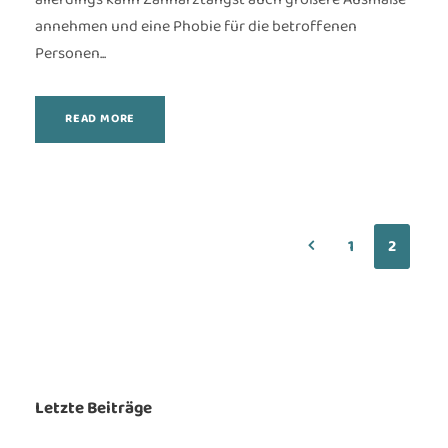
annehmen und eine Phobie für die betroffenen
Personen...
READ MORE
Zurück zur vorheri
1
2
Letzte Beiträge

Your assignment -> Exactly as written, set down each line of the records, leaving out the pictures.

The completed task ->
annehmen und eine Phobie für die betroffenen
Personen...
READ MORE
Zurück zur vorheri
1
2
Letzte Beiträge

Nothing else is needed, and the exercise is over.